Mental and Emotional Fitness
(Resiliency)
Resiliency is defined in the dictionary as: bouncing back,
returning to original shape or form after being bent, stretched or
compressed; buoyant; cheerful. Life is full of adversity - events
that can thwart us in seeking what we'd really like in life, give us
more to deal with than we'd like. People often talk about
someone being "bent out of shape" when they're angry or upset
about something. They talk about being stretched to their limits,
or being under a lot of pressure. When asked about how they
are doing, people often respond with "I'm keeping my head
above water" rather than going under, or "drowning in my
troubles".

Emotion can be nice to have, i.e. joy, love and pride. It can also
be helpful energy to move. If we get frustrated or disappointed,
it can motivate us to try harder or try again to get what we want.
If we're irritated or annoyed about what others say and do, we'll
be motivated to assert ourselves in some way. If we have
concern, we'll be motivated to take helpful precautions.
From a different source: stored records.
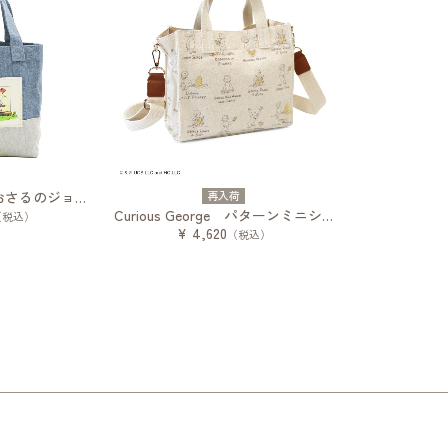
デニムミニトートおさるのジョージ
再入荷
Curious George パターンミニショルダー
（税込）
¥ 4,620
（税込）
If we
have regret or remorse, we'll be motivated to behave in better
ways, and/or apologize and make amends to others.

The problem is that people too often can generate a
dysfunctional amount of emotion in response to their life events
- more than is helpful or necessary, more than they want to
have, more than is healthy for them, more than they know what
to do with, and a type and amount that works against them
instead of for them. The main way this works against them is
that they are more likely to react to life events than respond to
them. They become less response-able, or less able to respond
to life in the best possible ways. They are less likely to consider
the consequences of their actions before acting. Reacting and
ignoring consequences could be helpful in truly life-threatening
situations. It could even make the difference between life and
death. The problem is that people can, and often do imagine
threats where they don't exist, or perceive them as being the
equivalent of life threatening when they're not by the way they
choose to look at themselves, others, life and what happens
before, during and after their life events occur. This unhelpful
and unnecessary energy to move makes them less likely to
access and act on helpful advice and information they've been
given, and less likely that they will learn from their own or others
experiences.

These "tools" teach young people to keep their emotional
thermostats turned down, and to turn them down quickly should
they go up. That allows them to be response-able, or able to
respond to life in the best possible ways, especially when it
doesn't always go the way they'd like. It frees them to access
and act on helpful advice and information, to consider
consequences before acting, and to learn from their own and
others experiences. This allows them to bounce back, return to
their original shape or form after being bent, stretched or
compressed. Actually, it makes them less likely to feel they're
being bent out of shape, stretched to their limits, or that they are
under pressure in the first place. It's always better to prevent
stress and anger than try to manage it after the fact.

To me, response-ability is really the ability to respond to life in
the best possible ways instead of react to it. That ability is what
I like to call mental and emotional fitness.